Paula se volvió a mirarlo, pero él se dirigía ya hacia un taxi negro que acababa de apagar la luz amarilla y ella se mordió el labio inferior y se giró de nuevo en el asiento.


Lo que hacía era lo correcto. Ir a almorzar con él sería una tortura. No la amaba y no la amaría nunca. Podía tener el poder de convertirla en gelatina cuando la miraba, pero él era todo lo que ella despreciaba.


¿Pero por qué lo deseaba todavía con un anhelo que a veces la dejaba sin aliento por el dolor por lo que nunca podría ser?


Se recordó que hacía aquello por el niño. Tenía que construir respeto entre ellos y forjar una relación que demostraría lo que podían lograr dos adultos si se lo proponían.


Cuando llegó a su destino, se animó en el acto. 


Wimbledon Common había sido uno de esos lugares con los que había soñado cuando vivía en New Malden. Tenía una sensación de pueblo y un estanque, además de muchas tiendas pequeñas y restaurantes.


Entró en su casa con un suspiro. No quería vivir como antes ni sentirse como una muñeca mimada inmersa en la vida de otra persona. 


Quería conectar con el mundo real, no sentarse en un ático de lujo y verlo desde arriba. Y sobre todo, quería un hombre que no pensara que los sentimientos eran un veneno y que había que esquivarlos todo lo posible.
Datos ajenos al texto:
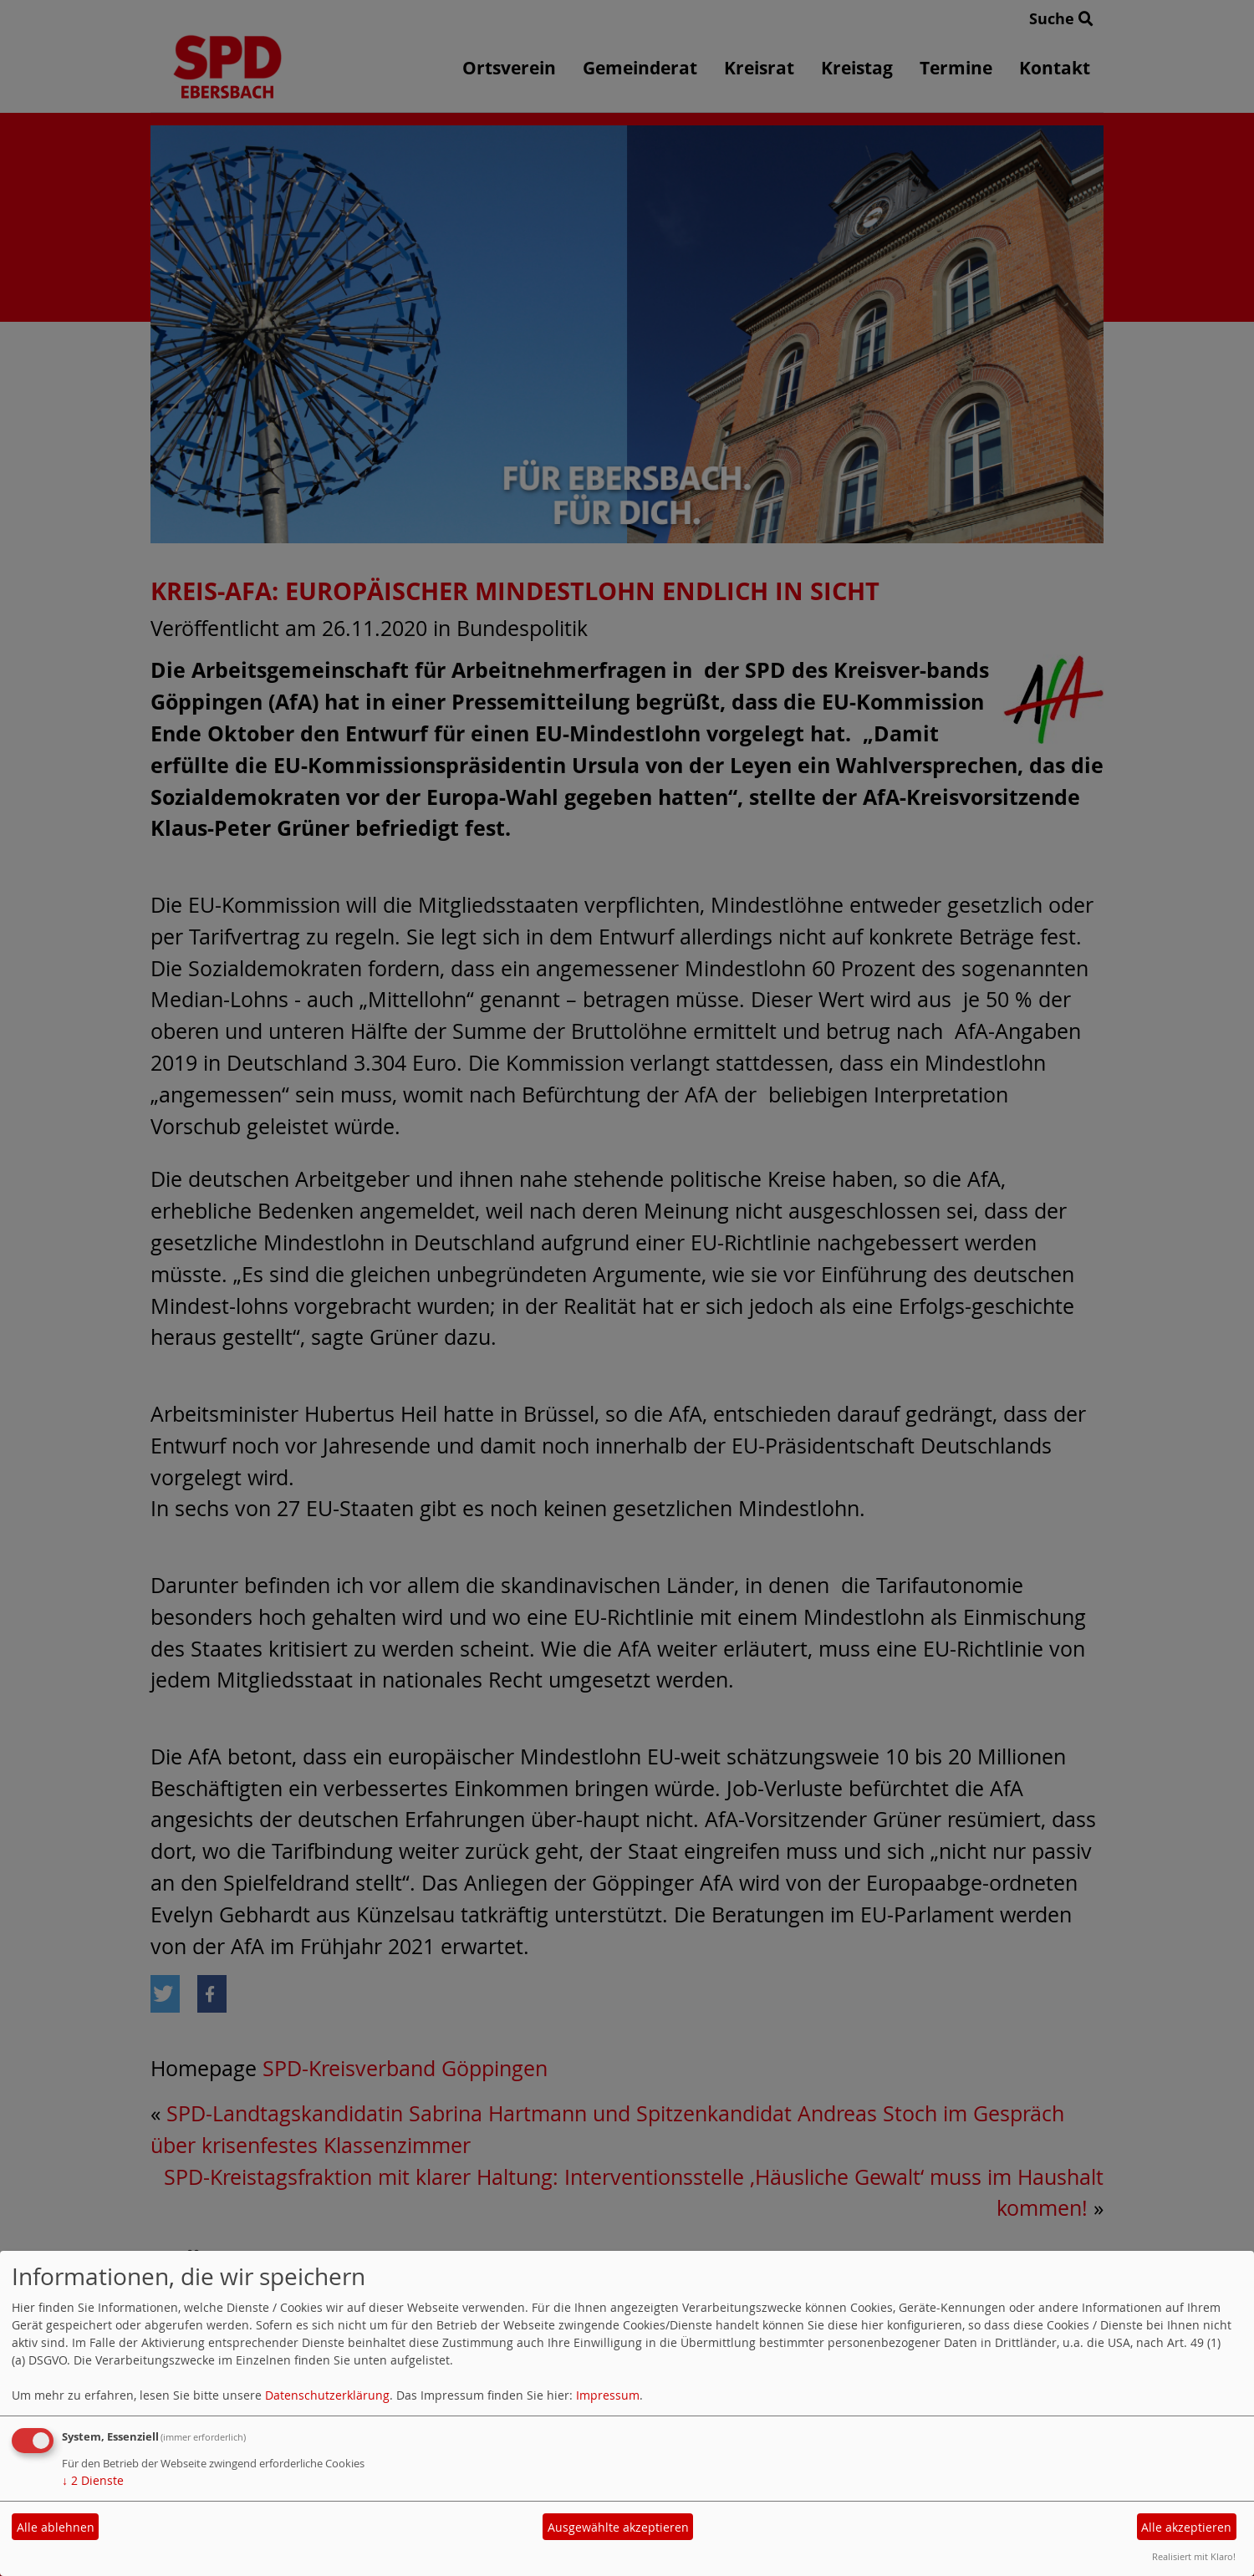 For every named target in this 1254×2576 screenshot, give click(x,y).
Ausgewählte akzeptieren (618, 2527)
Encendió la cocina y acababa de poner agua a hervir cuando sonó el timbre. Miró por la mirilla y le sorprendió ver a Pedro con las manos en los bolsillos de los pantalones y una expresión sombría en el rostro.


–¿Qué haces aquí? –le preguntó, después de abrirle la puerta.


–¿Puedo entrar? –preguntó él a su vez.


Paula dudó solo un instante.


–Por supuesto.


No le ofrecería un té ni fingiría que aquello era una visita de cortesía. Lo escucharía y luego él se iría. Pero sintió un escalofrío de aprensión porque una visita inesperada no auguraba nada bueno.


–¿Qué quieres, Pedro? –preguntó en voz baja–. ¿Por qué has venido?